Junge Frau in weißem Oberteil steht zwischen Bücherregalen und liest in einem Buch.
Der Schritt an die Universität ist für Abiturienten aus Nichtakademiker-Haushalten häufig mit besonderen Herausforderungen verbunden.
Foto: Julien Fertl

abi» Coaching

Unterstützungsmöglichkeiten für Nichtakademiker-Kinder

Laut dem Hochschulbildungsreport für das Jahr 2020 beginnen nur 21 von 100 Kindern aus Haushalten, in denen beide Elternteile nicht studiert haben, selbst ein Studium. Bei Akademiker-Kindern sind es 74 von 100. Verschiedene Initiativen und Programme haben sich darauf spezialisiert, insbesondere „First Generation Students“ zu unterstützen – sei es finanziell oder ideell. Katrin Ballach von der Agentur für Arbeit Stendal erklärt, welche Möglichkeiten der Unterstützung es gibt.

Lisa:

Ich möchte nach meinem Abitur gerne als Erste in meiner Familie ein Studium beginnen. Meine Eltern sind keine Akademiker und können mir bei Fragen zu Bewerbung, Organisation und vor allem Finanzierung nicht wirklich helfen. Deshalb muss ich mir woanders Hilfe holen. Welche Möglichkeiten der Unterstützung gibt es vor und im Studium für mich?

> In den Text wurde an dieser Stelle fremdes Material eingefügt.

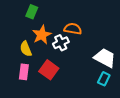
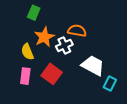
white trapezoid: (105, 58) -> (93, 66), moved

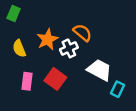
green rectangle: (34, 13) -> (14, 13), moved
orange semicircle: (77, 31) -> (82, 33), turned 30
yellow semicircle: (27, 52) -> (19, 48), moved

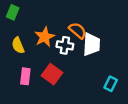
white cross: (69, 48) -> (65, 45), turned 35
white trapezoid: (99, 70) -> (91, 44), moved, turned 65

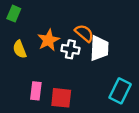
red square: (52, 74) -> (61, 98), moved, turned -30
pink rectangle: (25, 76) -> (36, 91), moved
cyan rectangle: (111, 84) -> (120, 91), size x1.5

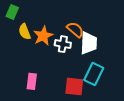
yellow semicircle: (20, 49) -> (25, 32), moved
cyan rectangle: (120, 91) -> (94, 74), moved
red square: (61, 98) -> (74, 86), moved

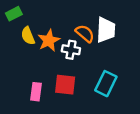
green rectangle: (12, 12) -> (14, 14), turned 40
white trapezoid: (89, 43) -> (106, 30), moved
red square: (74, 86) -> (65, 85), moved

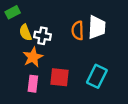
orange semicircle: (85, 33) -> (78, 30), turned -132
orange star: (49, 40) -> (33, 57), moved
white cross: (71, 50) -> (42, 36), moved

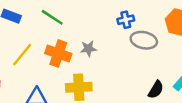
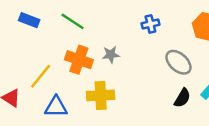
gray ellipse: (144, 40) -> (178, 62), moved, turned 30
yellow line: (22, 55) -> (41, 76), moved

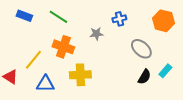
gray star: (111, 55) -> (96, 34), moved

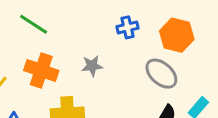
orange hexagon: (163, 21) -> (177, 35), moved
gray star: (96, 34) -> (92, 66), moved

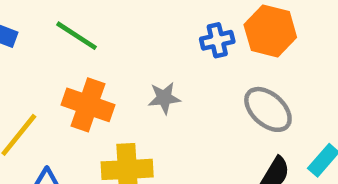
orange hexagon: (177, 35) -> (270, 31), moved

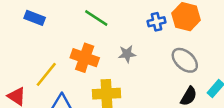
green line: (76, 36) -> (96, 18), moved

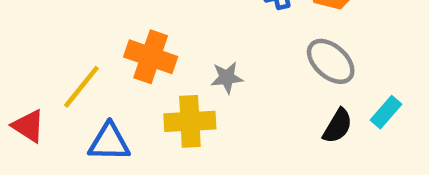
gray star: (127, 54) -> (227, 78), moved

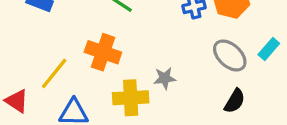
gray star: (227, 78) -> (165, 78), moved
cyan rectangle: (386, 112) -> (269, 49), moved

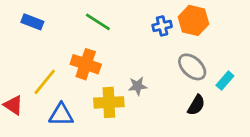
cyan rectangle: (269, 49) -> (225, 81), moved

Katrin Ballach, Agentur für Arbeit Stendal:

Liebe Lisa,
zunächst einmal finde ich es toll, dass du dich mit deinen Fragen an uns wendest. Bei vielen Schülerinnen und Schülern in deiner Situation ist die Unsicherheit ein großes Problem. Sich selbst zu überwinden und mit seinen Fragen und Problemen Hilfe in Anspruch zu nehmen, ist schon mal der erste Schritt.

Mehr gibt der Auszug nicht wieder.